Improved OpenCL build beta

EDIT: IMPORTANT: This thread is not for people to post wishlist for new features or design changes nor Brand discussions. Please post useful bug reports (with steps to reproduce, specs from your machine and files having the bug) and benchmark results (see further for details).

Hi all,

After seeing the RX 480 perfs I bought one and played a bit again with Cycles code to get some more performance.
The build is here https://ufile.io/90e0707. Depending on the scene, I got between 1.9x and 1.2x speedup on RX480.

It would be nice if you could report the rendering times of your card with those bench https://download.blender.org/demo/test/cycles_benchmark_20160228.zip with this build and with master to compare.
The BMW, Barcelona and fishy_cat are the most representative benchmark (product design, architecture and animation/cartoon).

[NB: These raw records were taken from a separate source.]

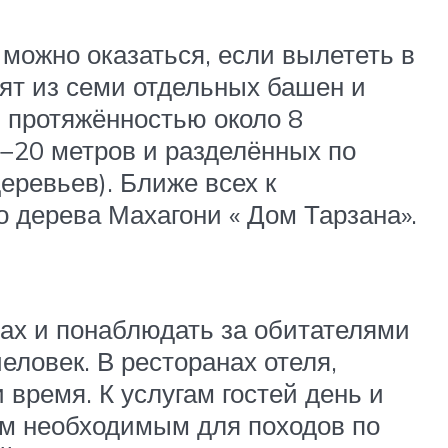
можно оказаться, если вылететь в
оят из семи отдельных башен и
 протяжённостью около 8
0−20 метров и разделённых по
еревьев). Ближе всех к
 дерева Махагони « Дом Тарзана».
ах и понаблюдать за обитателями
ловек. В ресторанах отеля,
 время. К услугам гостей день и
ем необходимым для походов по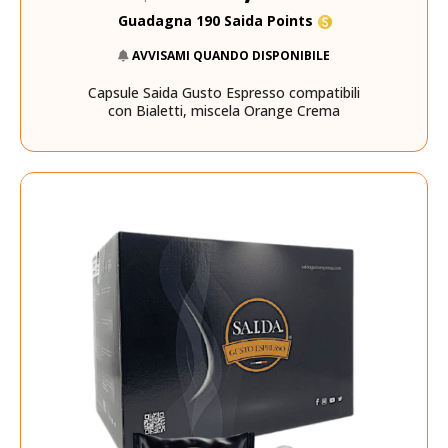
Guadagna 190 Saida Points
AVVISAMI QUANDO DISPONIBILE
Capsule Saida Gusto Espresso compatibili
con Bialetti, miscela Orange Crema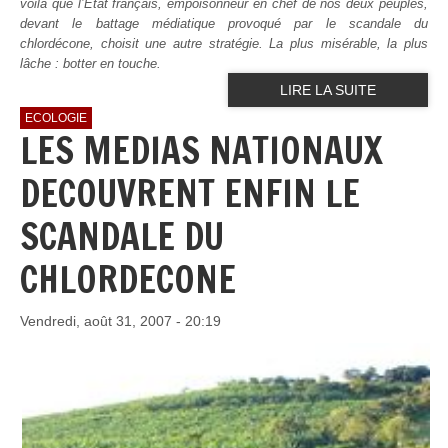
voilà que l’Etat français, empoisonneur en chef de nos deux peuples,
devant le battage médiatique provoqué par le scandale du
chlordécone, choisit une autre stratégie. La plus misérable, la plus
lâche : botter en touche.
LIRE LA SUITE
ECOLOGIE
LES MEDIAS NATIONAUX
DECOUVRENT ENFIN LE
SCANDALE DU
CHLORDECONE
Vendredi, août 31, 2007 - 20:19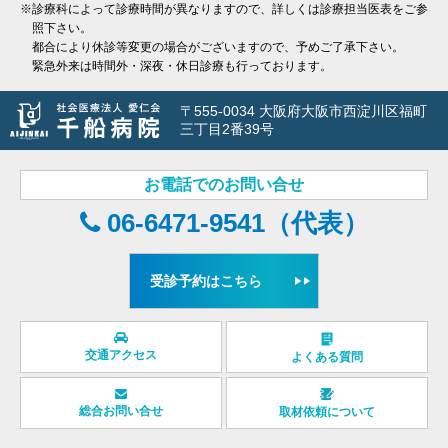
※診療科によって診療時間が異なりますので、詳しくは診療担当医表をご参
照下さい。
都合により休診等変更の場合がございますので、予めご了承下さい。
緊急外来は時間外・深夜・休日診療も行っております。
〒555-0034 大阪府大阪市西淀川区福町
三丁目2番39号
お電話でのお問い合せ
06-6471-9541（代表）
受診予約はこちら
交通アクセス
よくある質問
総合お問い合せ
取材依頼について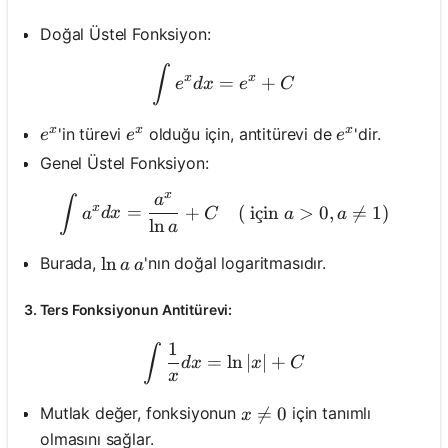
Doğal Üstel Fonksiyon:
\int e^x d x=e^x+C
∫
x
x
=
+
e
d
x
e
C
x
x
x
e^x
e^x
e^x
'in türevi
olduğu için, antitürevi de
'dir.
e
e
e
Genel Üstel Fonksiyon:
x
a
\int a^x d x=\frac{a^x}{\l
∫
x
=
+
(
i
¸
c
in
>
0
,

=
1
)
a
d
x
C
a
a
ln
a
\ln a
ln
a
Burada,
'nın doğal logaritmasıdır.
a
a
3. Ters Fonksiyonun Antitürevi:
1
\int \frac{1}{x} d x=\ln 
∫
=
ln
∣
∣
+
d
x
x
C
x
x \neq 0

=
0
Mutlak değer, fonksiyonun
için tanımlı
x
olmasını sağlar.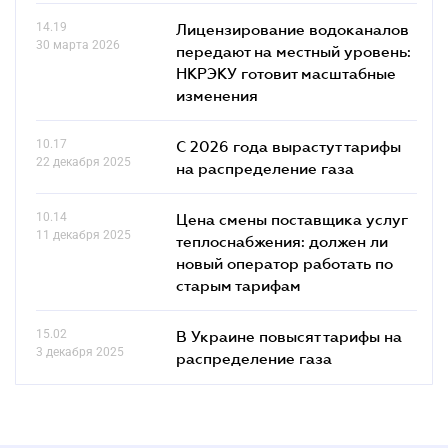
14.19
Лицензирование водоканалов
30 марта 2026
передают на местный уровень:
НКРЭКУ готовит масштабные
изменения
10.17
С 2026 года вырастут тарифы
22 декабря 2025
на распределение газа
10.14
Цена смены поставщика услуг
11 декабря 2025
теплоснабжения: должен ли
новый оператор работать по
старым тарифам
15.02
В Украине повысят тарифы на
3 декабря 2025
распределение газа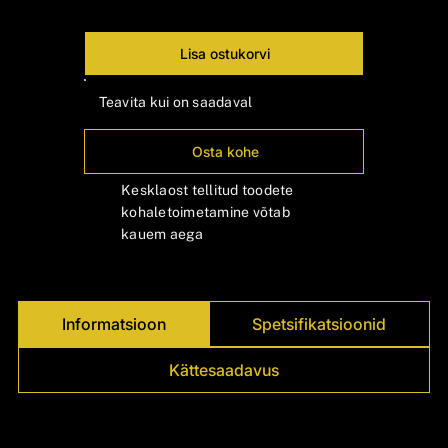
Γ
Lisa ostukorvi
Teavita kui on saadaval
Osta kohe
Kesklaost tellitud toodete
kohaletoimetamine võtab
kauem aega
Informatsioon
Spetsifikatsioonid
Kättesaadavus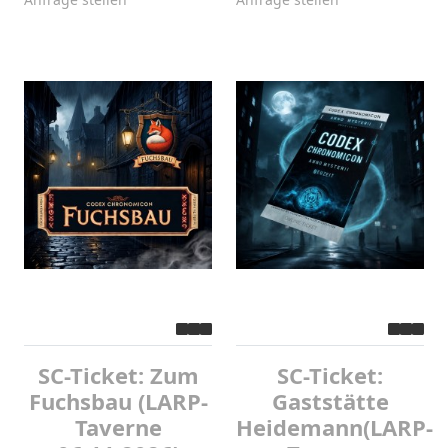
SC-Ticket: Zum
SC-Ticket:
Fuchsbau (LARP-
Gaststätte
Taverne
Heidemann(LARP-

With good datas from you, I may better improve the perfs, it’s a first draft.
For those with enough time, please post times with supported and experimental kernel.
Viewport render is also increased dramatically. Would be nice if you could post the times to render the BMW and Barcelona scene in the viewport. BMW has only one big viewport, render it until it has all samples. Same with Barcelona using the little 3D viewport in the bottom-right.

Have fun, it opens the door to really fast rendering to many artists :slight_smile:

Edit: Patch is available here: https://developer.blender.org/D2254

Do you have a patch / diff of your changes for the OpenCL Build?

Thanks, I will check it tomorrow!

Thank you, I will give it a go on my rx480

All renders are after compilation done (2nd render)

Win7, 64 bit

BMW scene 1920 x 1080 at 50%
Samples: 35X35

Your Blender version:

Tile size: 240 x 270 (instead of the default 256 x 256) - RX 480: 5 min 30 sec
Tile size: 960 x 540 - single tile - RX 480: 4 min 09 sec

2.78 RC II:

Tile size: 240 x 270 (instead of the default 256 x 256) - GTX 970 CUDA - 4 min 06 sec
Tile size: 240 x 270 (instead of the default 256 x 256) - RX 480: 7 min 17 sec
Tile size: 960 x 540 - single tile - RX 480: 5 min 45 sec

2.74 (I use it a lot):

More results tomorrow.
Tile size: 240 x 270 (instead of the default 256 x 256) - GTX 970 CUDA - 4 min 58 sec

@bliblubli,

All I can say is Holly ShitFuckAroooo.

AMD Fire Pro W9100 16 GB GDDR5:

Blender Official 2.78 RC2: 19 mins 07.55 seconds.
Micro displace enabled with experimental activated in render settings


Your New OpenCL Version 2.78
Same settings as stated above, same scene nothing changed: 7 Mins 59.20 seconds!!!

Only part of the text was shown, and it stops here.